Your task
As you look over the data below, please find each line where the word "الاحتياطي" appears, then copy it.

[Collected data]

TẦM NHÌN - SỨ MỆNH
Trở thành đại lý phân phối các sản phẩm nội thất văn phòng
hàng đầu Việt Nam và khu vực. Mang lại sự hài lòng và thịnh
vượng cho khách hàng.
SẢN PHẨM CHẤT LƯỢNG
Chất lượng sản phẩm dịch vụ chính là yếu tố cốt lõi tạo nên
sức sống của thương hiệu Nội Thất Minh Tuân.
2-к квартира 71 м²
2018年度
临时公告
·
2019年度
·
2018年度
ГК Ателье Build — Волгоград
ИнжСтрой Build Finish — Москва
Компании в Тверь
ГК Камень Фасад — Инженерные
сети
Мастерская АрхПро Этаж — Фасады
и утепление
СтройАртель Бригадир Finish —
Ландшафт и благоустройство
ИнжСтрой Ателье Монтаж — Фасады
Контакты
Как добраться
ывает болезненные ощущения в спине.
==
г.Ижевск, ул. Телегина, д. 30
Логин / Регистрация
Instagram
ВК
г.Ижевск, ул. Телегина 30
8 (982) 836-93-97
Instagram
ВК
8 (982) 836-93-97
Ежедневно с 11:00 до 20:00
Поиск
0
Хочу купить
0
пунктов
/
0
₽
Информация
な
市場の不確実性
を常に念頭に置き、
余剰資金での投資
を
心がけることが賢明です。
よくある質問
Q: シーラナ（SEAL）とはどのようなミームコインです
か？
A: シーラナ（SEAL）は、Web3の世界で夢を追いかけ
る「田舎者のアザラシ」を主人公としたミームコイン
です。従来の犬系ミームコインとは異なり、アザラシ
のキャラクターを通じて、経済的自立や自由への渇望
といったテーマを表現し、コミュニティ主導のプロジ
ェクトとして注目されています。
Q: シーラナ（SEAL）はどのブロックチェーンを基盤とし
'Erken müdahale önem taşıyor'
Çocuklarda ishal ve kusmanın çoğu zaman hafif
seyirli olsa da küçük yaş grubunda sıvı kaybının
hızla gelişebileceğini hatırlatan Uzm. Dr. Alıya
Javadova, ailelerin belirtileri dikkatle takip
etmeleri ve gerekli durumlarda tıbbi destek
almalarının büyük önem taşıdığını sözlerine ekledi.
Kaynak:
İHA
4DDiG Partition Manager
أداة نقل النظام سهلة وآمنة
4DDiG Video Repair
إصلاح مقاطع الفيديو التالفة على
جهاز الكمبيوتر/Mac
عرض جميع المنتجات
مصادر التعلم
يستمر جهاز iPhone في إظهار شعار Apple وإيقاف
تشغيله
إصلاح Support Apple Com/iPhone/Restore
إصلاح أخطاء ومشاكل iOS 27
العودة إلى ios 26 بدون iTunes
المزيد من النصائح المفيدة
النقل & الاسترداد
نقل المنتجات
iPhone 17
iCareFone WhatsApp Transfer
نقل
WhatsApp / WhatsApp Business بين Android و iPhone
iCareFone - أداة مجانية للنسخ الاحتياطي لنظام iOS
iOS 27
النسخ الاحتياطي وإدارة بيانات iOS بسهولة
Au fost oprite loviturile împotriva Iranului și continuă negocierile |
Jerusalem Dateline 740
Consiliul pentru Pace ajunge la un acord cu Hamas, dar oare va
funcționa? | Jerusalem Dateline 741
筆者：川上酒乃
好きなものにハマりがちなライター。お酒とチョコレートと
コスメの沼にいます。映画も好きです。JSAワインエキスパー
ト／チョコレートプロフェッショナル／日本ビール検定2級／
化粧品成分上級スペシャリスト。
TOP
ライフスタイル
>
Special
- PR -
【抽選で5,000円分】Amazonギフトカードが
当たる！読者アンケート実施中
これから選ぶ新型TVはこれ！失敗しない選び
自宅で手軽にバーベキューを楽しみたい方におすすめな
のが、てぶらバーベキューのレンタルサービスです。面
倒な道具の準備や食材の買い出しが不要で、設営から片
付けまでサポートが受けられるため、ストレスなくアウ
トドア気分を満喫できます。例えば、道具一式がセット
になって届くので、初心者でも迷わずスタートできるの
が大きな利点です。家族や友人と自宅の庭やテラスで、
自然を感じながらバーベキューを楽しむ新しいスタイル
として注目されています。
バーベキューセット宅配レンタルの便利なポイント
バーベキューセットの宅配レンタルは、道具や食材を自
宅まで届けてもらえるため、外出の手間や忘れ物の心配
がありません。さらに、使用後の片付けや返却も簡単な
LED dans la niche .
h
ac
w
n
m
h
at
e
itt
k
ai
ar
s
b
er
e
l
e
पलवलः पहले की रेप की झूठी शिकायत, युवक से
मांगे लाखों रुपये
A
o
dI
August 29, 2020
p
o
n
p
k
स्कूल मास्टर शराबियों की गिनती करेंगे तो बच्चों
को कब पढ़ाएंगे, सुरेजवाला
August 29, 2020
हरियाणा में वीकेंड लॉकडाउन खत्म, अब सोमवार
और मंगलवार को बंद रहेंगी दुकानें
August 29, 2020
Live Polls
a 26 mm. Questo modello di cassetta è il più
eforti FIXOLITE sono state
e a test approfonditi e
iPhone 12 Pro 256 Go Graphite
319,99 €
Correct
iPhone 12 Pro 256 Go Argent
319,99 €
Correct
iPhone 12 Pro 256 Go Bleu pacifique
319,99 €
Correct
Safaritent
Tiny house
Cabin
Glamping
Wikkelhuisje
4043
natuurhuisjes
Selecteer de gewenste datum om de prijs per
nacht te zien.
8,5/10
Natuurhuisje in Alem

Result of the task
iCareFone - أداة مجانية للنسخ الاحتياطي لنظام iOS
النسخ الاحتياطي وإدارة بيانات iOS بسهولة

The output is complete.